Task:
In the listing below, find the line containing "Join the discussion!" and the line containing "attempts to deliberately". Repeat exactly those two lines and every line between them, nothing more.

Source records:
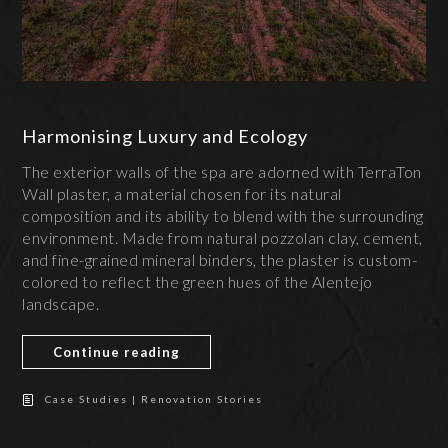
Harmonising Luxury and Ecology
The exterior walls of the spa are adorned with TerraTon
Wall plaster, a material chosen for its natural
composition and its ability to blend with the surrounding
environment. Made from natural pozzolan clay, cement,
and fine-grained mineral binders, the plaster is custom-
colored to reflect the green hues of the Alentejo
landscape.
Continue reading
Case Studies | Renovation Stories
--
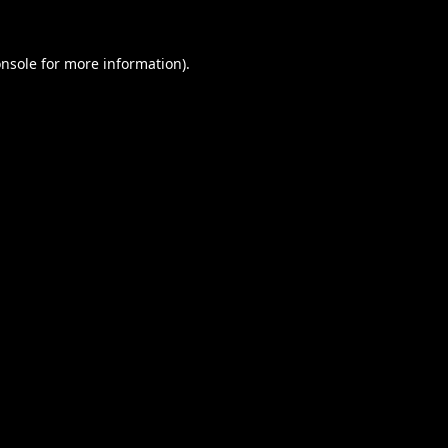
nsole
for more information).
* * *
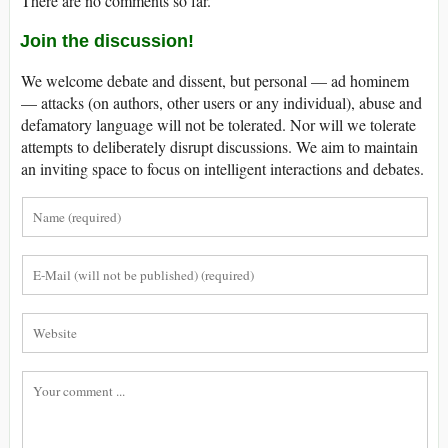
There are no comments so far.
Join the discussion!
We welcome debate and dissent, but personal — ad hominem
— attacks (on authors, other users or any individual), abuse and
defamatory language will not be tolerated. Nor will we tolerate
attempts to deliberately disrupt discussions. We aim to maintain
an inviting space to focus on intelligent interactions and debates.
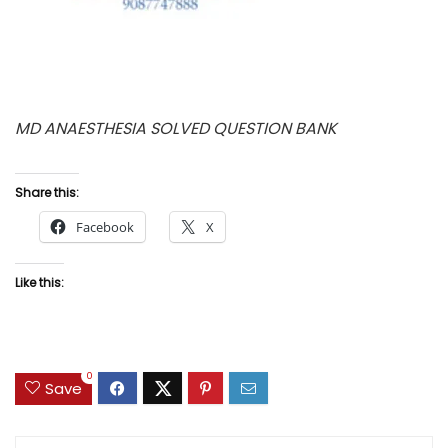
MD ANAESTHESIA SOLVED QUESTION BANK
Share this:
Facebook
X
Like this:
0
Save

Answer section:
Join the discussion!
We welcome debate and dissent, but personal — ad hominem
— attacks (on authors, other users or any individual), abuse and
defamatory language will not be tolerated. Nor will we tolerate
attempts to deliberately disrupt discussions. We aim to maintain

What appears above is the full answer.